Acquiring a Child

For as long as I can remember, I’ve wanted to be a mom. I had dolls galore as a child and even dressed up the family cat and forced him to ride in a stroller. (Sorry, Sunny). But then this little disease called diabetes came knocking at my door when I was 10. I don’t know if I heard this straight from the doctor or if it was only discussed with my parents, but I knew from the time of my diagnosis that I was told I’d never have kids. Not ones that were biologically mine anyway. 

Then, my best friend (who also has T1) got pregnant and had a healthy baby when she was 17. I became a bit hopeful then, feeling that there may still be a possibility for me. It’s sad, really, to think that I was worried about my reproductive abilities at that age. You know, the age when you’re supposed to concentrate on not getting pregnant? When I was diagnosed with polycystic ovarian syndrome at 26 I knew my chances were reduced even further. Chicks with PCOS who do get pregnant tend to be those Americans you see with the super-families – think Kate Gosselin.
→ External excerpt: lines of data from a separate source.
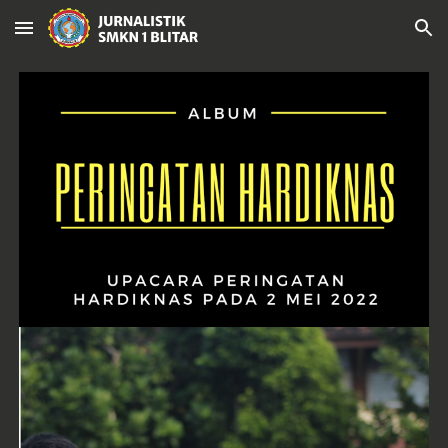
Skip to main content
Skip to navigation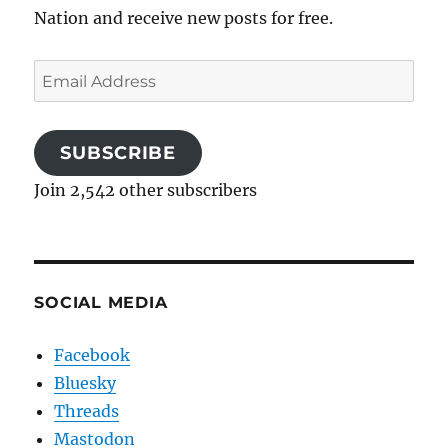
Nation and receive new posts for free.
Email
Address
SUBSCRIBE
Join 2,542 other subscribers
SOCIAL MEDIA
Facebook
Bluesky
Threads
Mastodon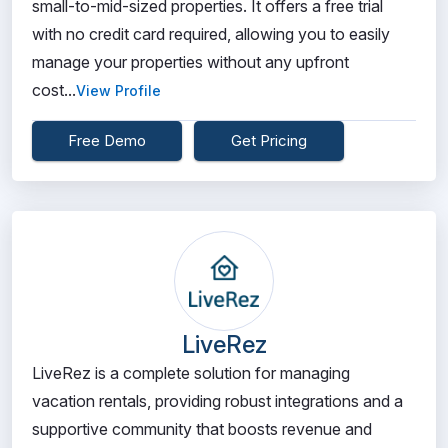
small-to-mid-sized properties. It offers a free trial
with no credit card required, allowing you to easily
manage your properties without any upfront
cost...
View Profile
Free Demo
Get Pricing
LiveRez
LiveRez is a complete solution for managing
vacation rentals, providing robust integrations and a
supportive community that boosts revenue and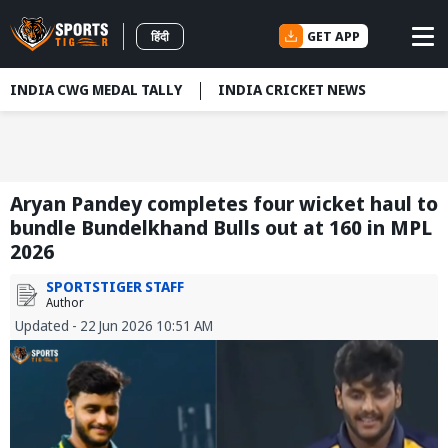
GET APP
हिंदी
INDIA CWG MEDAL TALLY
INDIA CRICKET NEWS
Aryan Pandey completes four wicket haul to
bundle Bundelkhand Bulls out at 160 in MPL
2026
SPORTSTIGER STAFF
Author
Updated - 22 Jun 2026 10:51 AM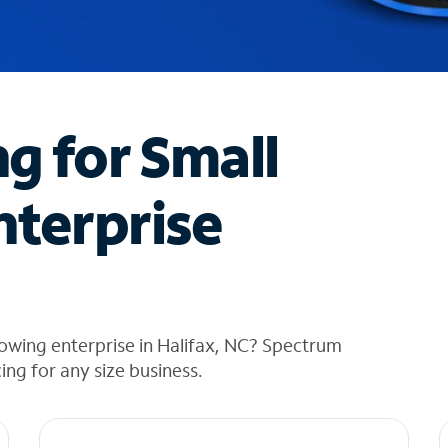
ng for Small
nterprise
owing enterprise in Halifax, NC? Spectrum
cing for any size business.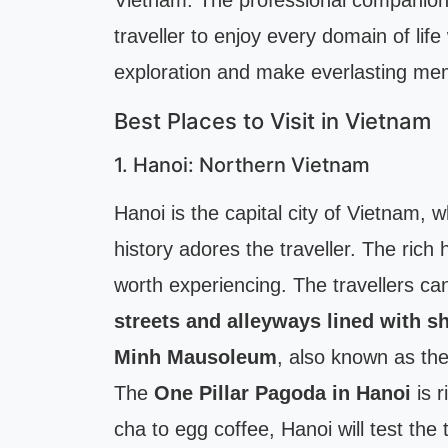
Vietnam. The professional companio
traveller to enjoy every domain of lif
exploration and make everlasting me
Best Places to Visit in Vietnam
1. Hanoi: Northern Vietnam
Hanoi is the capital city of Vietnam, 
history adores the traveller. The rich 
worth experiencing. The travellers ca
streets and alleyways lined with s
Minh Mausoleum
, also known as th
The
One Pillar Pagoda in Hanoi
is r
cha to egg coffee, Hanoi will test the 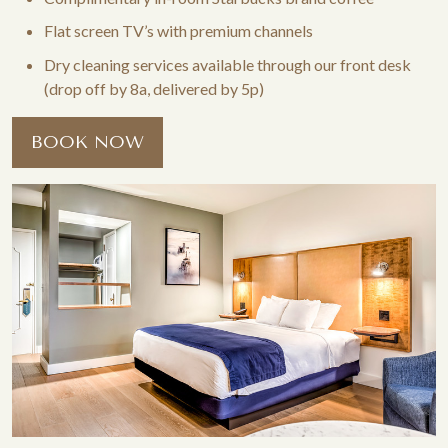
Flat screen TV’s with premium channels
Dry cleaning services available through our front desk
(drop off by 8a, delivered by 5p)
BOOK NOW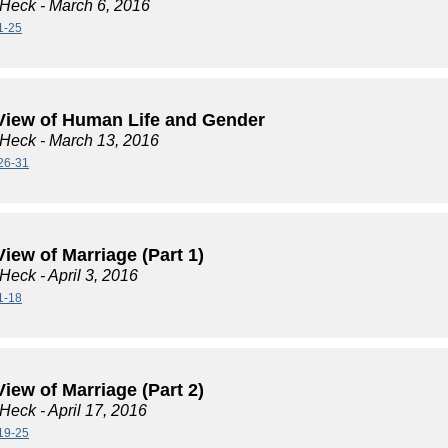
 Heck
- March 6, 2016
1-25
View of Human Life and Gender
 Heck
- March 13, 2016
26-31
iew of Marriage (Part 1)
 Heck
- April 3, 2016
1-18
iew of Marriage (Part 2)
 Heck
- April 17, 2016
19-25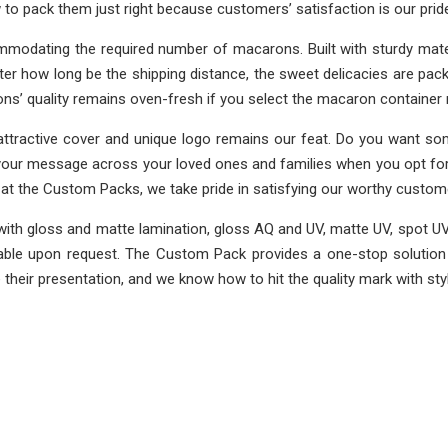
o pack them just right because customers’ satisfaction is our prid
modating the required number of macarons. Built with sturdy mate
er how long be the shipping distance, the sweet delicacies are pa
ns’ quality remains oven-fresh if you select the macaron containe
tractive cover and unique logo remains our feat. Do you want some
nd your message across your loved ones and families when you opt fo
at the Custom Packs, we take pride in satisfying our worthy custom
ith gloss and matte lamination, gloss AQ and UV, matte UV, spot UV
able upon request. The Custom Pack provides a one-stop solution f
heir presentation, and we know how to hit the quality mark with styl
And then, just to add a little cherry on my reproductive woes, I was diagnosed with endometriosis when I was 28. 

The trouble with all of these diagnoses and my wondering what it would mean about being someone’s mom was that I wasn’t really ready to even try to have a baby yet. In theory, I still haven’t even tried to have a baby. And that’s partly because of the scary OB/GYN I saw a couple of years ago who regaled me with tales of defective, fat babies with organs on their outsides and things that made me think of that scene in Steel Magnolias where Julia Roberts’ kid is crying on the verandah while she’s comatose from kidney failure. Annoying OB/GYN lady told me it would be stupid of me to even think about trying to conceive with my blood sugar levels. So I’ve worked for the last 2-3 years to get an insulin pump (got one! – story later) to try to get my A1C (average blood sugar) down to where it would be safe to try to get knocked up. I’ve had the pump since April and I’m feeling a lot better and my last A1C was down from 10.2 to 8.6. And finally – finally, I’m ready to say that I want to have a baby. And my husband wants one too. Because, let’s face it, I’ve mostly just been waiting for him to give the green light.
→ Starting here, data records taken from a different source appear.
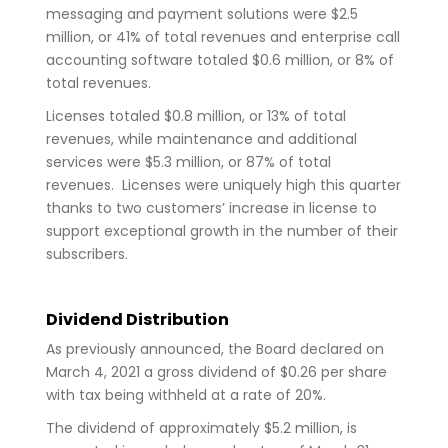
messaging and payment solutions were $2.5
million, or 41% of total revenues and enterprise call
accounting software totaled $0.6 million, or 8% of
total revenues.
Licenses totaled $0.8 million, or 13% of total
revenues, while maintenance and additional
services were $5.3 million, or 87% of total
revenues. Licenses were uniquely high this quarter
thanks to two customers’ increase in license to
support exceptional growth in the number of their
subscribers.
Dividend Distribution
As previously announced, the Board declared on
March 4, 2021 a gross dividend of $0.26 per share
with tax being withheld at a rate of 20%.
The dividend of approximately $5.2 million, is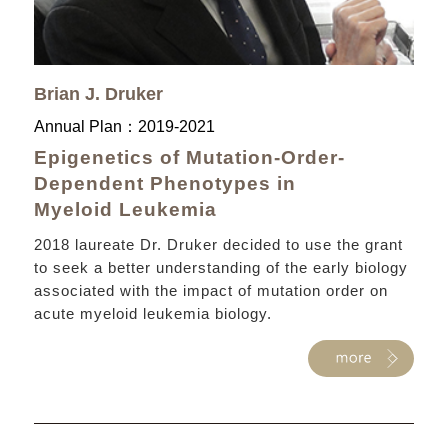
Brian J. Druker
Annual Plan：
2019-2021
Epigenetics of Mutation-Order-
Dependent Phenotypes in
Myeloid Leukemia
2018 laureate Dr. Druker decided to use the grant
to seek a better understanding of the early biology
associated with the impact of mutation order on
acute myeloid leukemia biology.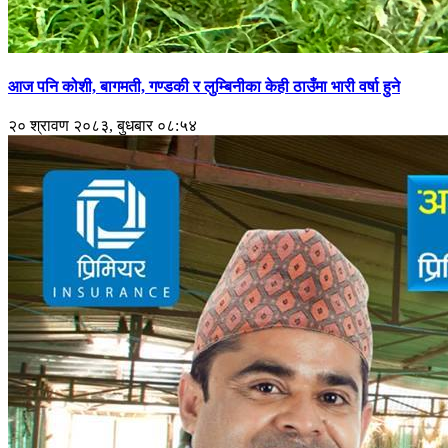
आज पनि कोशी, बागमती, गण्डकी र लुम्बिनीका केही ठाउँमा भारी वर्षा हुने
२० श्रावण २०८३, बुधबार ०८:५४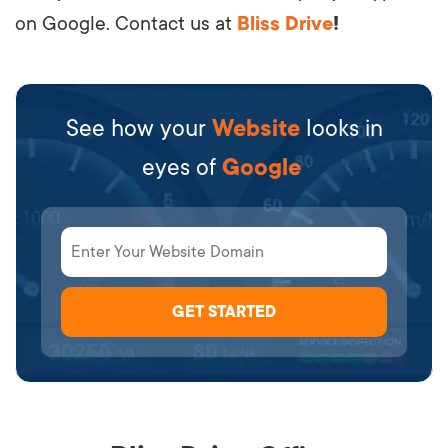
on Google. Contact us at
Bliss Drive
!
See how your
Website
looks in
eyes of
Google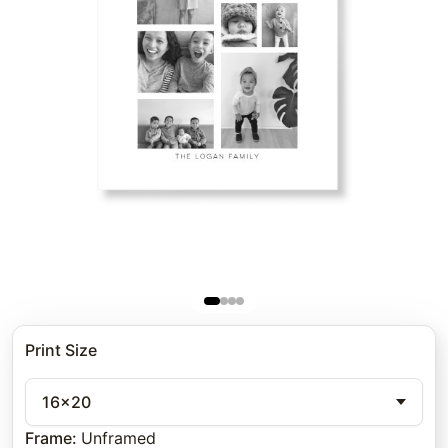
Print Size
16x20
Frame
:
Unframed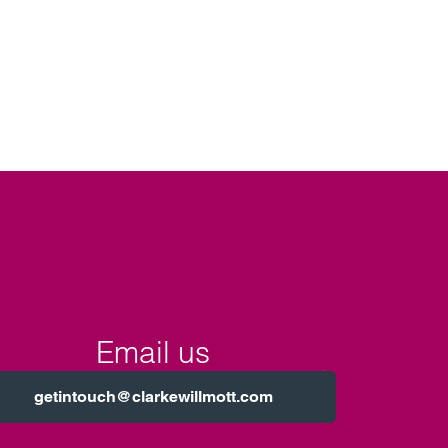
Email us
getintouch@clarkewillmott.com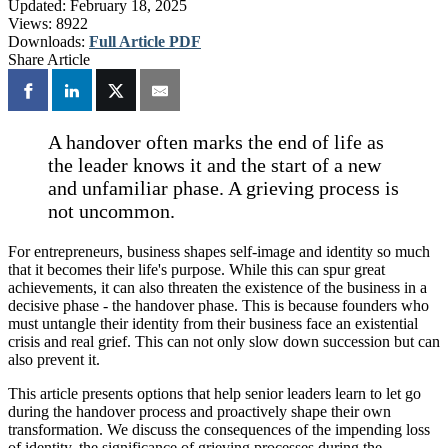
Updated:
February 18, 2025
Views:
8922
Downloads:
Full Article PDF
Share Article
A handover often marks the end of life as
the leader knows it and the start of a new
and unfamiliar phase. A grieving process is
not uncommon.
For entrepreneurs, business shapes self-image and identity so much
that it becomes their life's purpose. While this can spur great
achievements, it can also threaten the existence of the business in a
decisive phase - the handover phase. This is because founders who
must untangle their identity from their business face an existential
crisis and real grief. This can not only slow down succession but can
also prevent it.
This article presents options that help senior leaders learn to let go
during the handover process and proactively shape their own
transformation. We discuss the consequences of the impending loss
of identity, the significance of grieving processes during the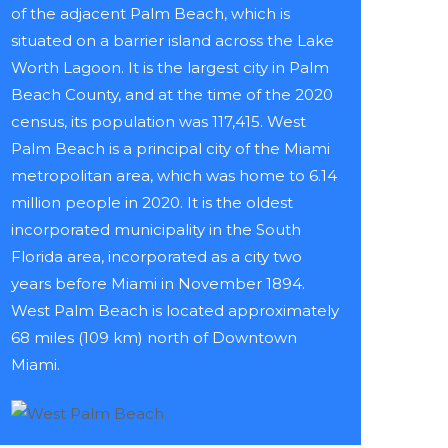
of the adjacent Palm Beach, which is
situated on a barrier island across the Lake
Worth Lagoon. It is the largest city in Palm
Beach County, and at the time of the 2020
census, its population was 117,415. West
Palm Beach is a principal city of the Miami
metropolitan area, which was home to 6.14
million people in 2020. It is the oldest
incorporated municipality in the South
Florida area, incorporated as a city two
years before Miami in November 1894.
West Palm Beach is located approximately
68 miles (109 km) north of Downtown
Miami.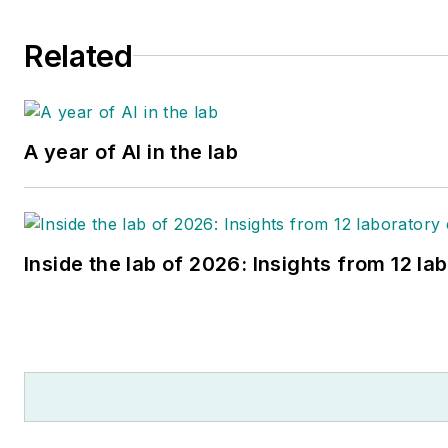
Related
A year of AI in the lab
Inside the lab of 2026: Insights from 12 la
So now, my family doctor (whom I adore) is sending me off for tests and has hooked me up with an awesome diabetes/pregnancy clinic at Women’s Hospital. My first appointment is on Monday and, while I’m trying not to get my hopes up too much, I won’t deny that I have had visions of presenting our parents with “Merry Christmas, Grandma & Grandpa!” cards on December 25 to announce a future grandbaby. I’m really scared, though. Not of the potential complications – for baby or me – but of failure. What if none of this works? What if I’ve waited too long? What if we can’t conceive? We don’t have the money to pay for IVF or surrogacy or adoption. How else do we get our baby? Short of asking my friends with teenagers to keep an eye out for any accident babies (and yes, I’ve done that), would there be a next step? 

I will try to force all of those questions to the back of my mind for now because I’ve heard stress can really eff things up in the land of fertility. I will keep diligently checking my blood sugar levels and eating oatmeal and running three times a week. I will treat my body like the baby-making machine I know it can be. I will get my glucose, TSH, ferritin, GGT and electrolytes checked and follow that up with an ECG. I will treat myself to a massage to relax my mind. I will not rely on positive, powerful statements to get me pregnant, but rather trust myself and my team of kick-ass medical practitioners to get me that cute, little ginger baby I know I deserve.